Helicopter Weight and Balance

General Concepts

Most helicopters have a much more restricted CG range than do airplanes. In some cases, this range is less than 3". The exact location and length of the CG range is specified for each helicopter, and usually extends a short distance fore and aft of the main rotor mast or centered between the main rotors of a dual rotor system. Whereas airplanes have a center of gravity range only along the longitudinal axis, helicopters have both longitudinal and lateral center of gravity ranges. Because the wings extend outward from the center of gravity, airplanes tend to have a great deal of lateral stability. A helicopter, on the other hand, acts like a pendulum, with the weight of the helicopter hanging from the main rotor shaft.

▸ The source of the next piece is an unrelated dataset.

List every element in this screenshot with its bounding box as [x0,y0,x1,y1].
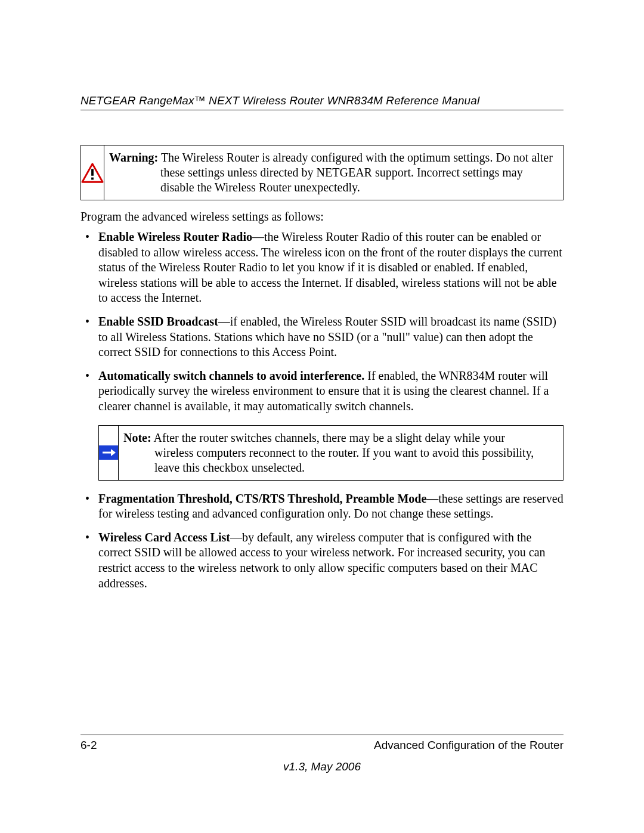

Ideally, the helicopter should have such perfect balance that the fuselage remains horizontal while in a hover.

If the helicopter is too nose heavy or tail heavy while it is hovering, the cyclic pitch control will be used to keep the fuselage horizontal. If the CG location is too extreme, it may not be possible to keep the fuselage horizontal or maintain control of the helicopter.

Helicopter Weighing

When a helicopter is being weighed, the location of both longitudinal and lateral weighing points must be known to determine its empty weight and empty weight CG. This is because helicopters have longitudinal and lateral CG limits. As with the airplane, the longitudinal arms are measured from the datum, with locations behind the datum being positive arms and locations in front of the datum being negative arms. Laterally, the arms are measured from the butt line, which is a line from the nose to the tail running through the middle of the helicopter. When facing forward, arms to the right of the butt line are positive; to the left they are negative.

Before a helicopter is weighed, it must be leveled longitudinally and laterally. This can be done with a spirit level, but more often than not it is done with a plumb bob. For example, the Bell JetRanger has a location inside the aft cabin where a plumb can be attached, and allowed to hang down to the cabin floor. On the cabin floor is a plate bearing cross hairs, with the cross hairs corresponding to the horizontal and lateral axis of the helicopter. When the point of the plumb bob falls in the middle of the cross hairs, the helicopter is level along both axes. If the tip of the plumb bob falls forward of this point, the nose of the helicopter is too low; if it falls to the left of this point, the left side of the helicopter is too low. In other words, the tip of the plumb bob will always move toward the low point.

A Bell JetRanger helicopter is shown in Figure 4-35, with the leveling plate depicted on the bottom right of the figure. The helicopter has three jack pads, two at the front and one in the back. To weigh this helicopter, three jacks would be placed on floor scales, and the helicopter would be raised off the hangar floor. To level the helicopter, the jacks would be adjusted until the plumb bob point falls exactly in the middle of the cross hairs.

As an example of weighing a helicopter, consider the Bell JetRanger in Figure 4-35, and the following specifications and weighing data.

Using six column charts for the calculations, the empty weight and the longitudinal and lateral center of gravity for the helicopter would be as shown in Figure 4-36.

Based on the calculations in Figure 4-36, it has been determined that the empty weight of the helicopter is 1,985 lb, the longitudinal CG is at +108.73", and the lateral CG is at –0.31".